Collect the lines of the entries where "кармана" shows up.

** Opening Data for analysis block **

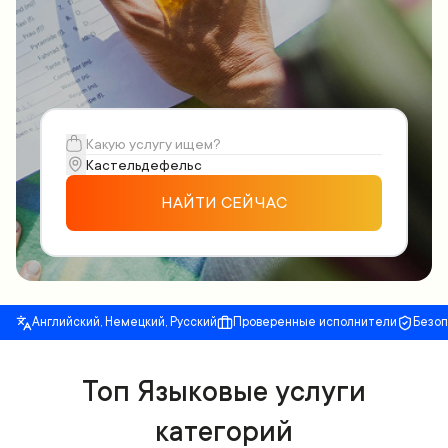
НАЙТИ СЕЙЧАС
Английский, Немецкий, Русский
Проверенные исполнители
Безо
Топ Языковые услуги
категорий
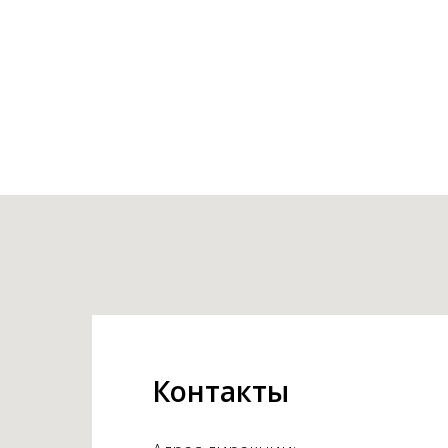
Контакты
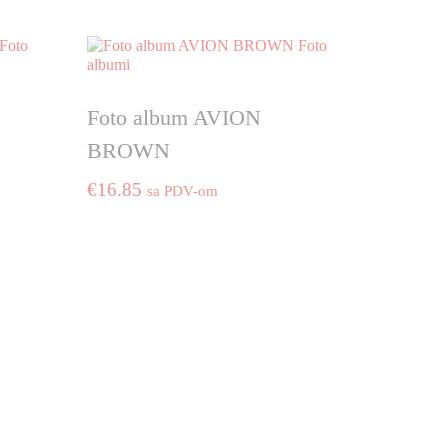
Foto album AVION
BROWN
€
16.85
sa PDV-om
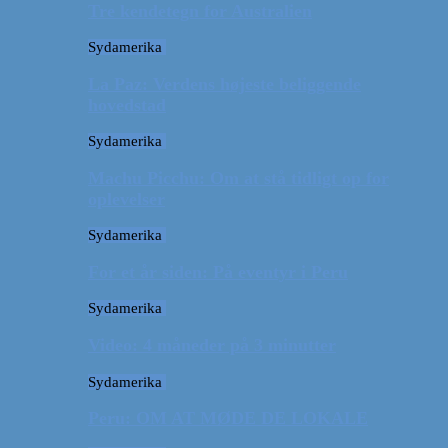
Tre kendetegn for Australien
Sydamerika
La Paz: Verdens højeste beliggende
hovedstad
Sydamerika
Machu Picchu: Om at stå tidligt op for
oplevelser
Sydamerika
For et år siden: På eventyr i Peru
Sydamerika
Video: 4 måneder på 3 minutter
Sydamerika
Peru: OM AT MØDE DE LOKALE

** Closing Data for analysis block **
** Opening Data for analysis block **

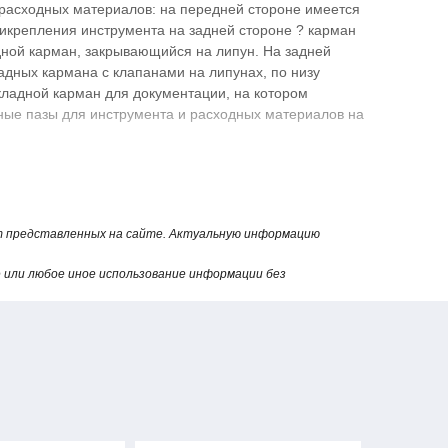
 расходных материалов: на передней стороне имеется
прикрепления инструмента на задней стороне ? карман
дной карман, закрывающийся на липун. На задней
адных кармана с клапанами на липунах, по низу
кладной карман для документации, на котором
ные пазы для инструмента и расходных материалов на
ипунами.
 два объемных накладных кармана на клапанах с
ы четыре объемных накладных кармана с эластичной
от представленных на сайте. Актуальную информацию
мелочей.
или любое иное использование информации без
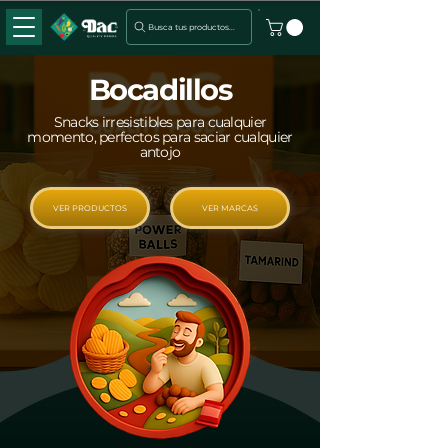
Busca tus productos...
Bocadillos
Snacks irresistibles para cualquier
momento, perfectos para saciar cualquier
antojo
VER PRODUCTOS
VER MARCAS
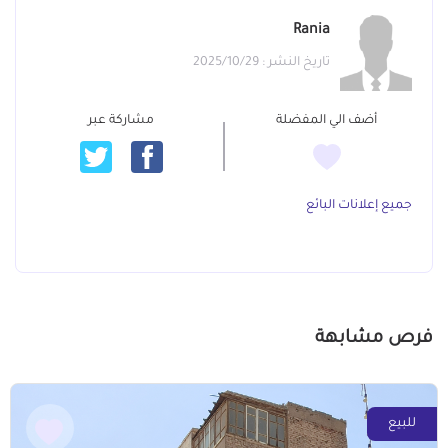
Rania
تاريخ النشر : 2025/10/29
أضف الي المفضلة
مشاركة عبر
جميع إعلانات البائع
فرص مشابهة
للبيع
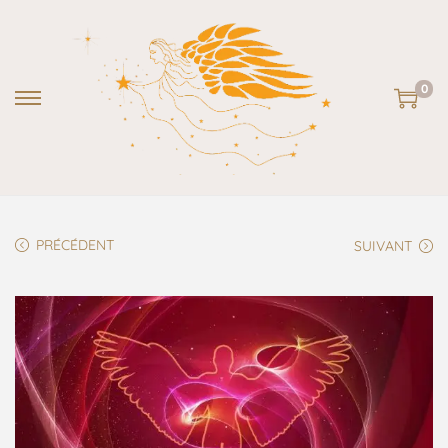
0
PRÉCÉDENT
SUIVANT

** Closing Data for analysis block **

**Exercise solution**
адных кармана с клапанами на липунах, по низу
 два объемных накладных кармана на клапанах с
ы четыре объемных накладных кармана с эластичной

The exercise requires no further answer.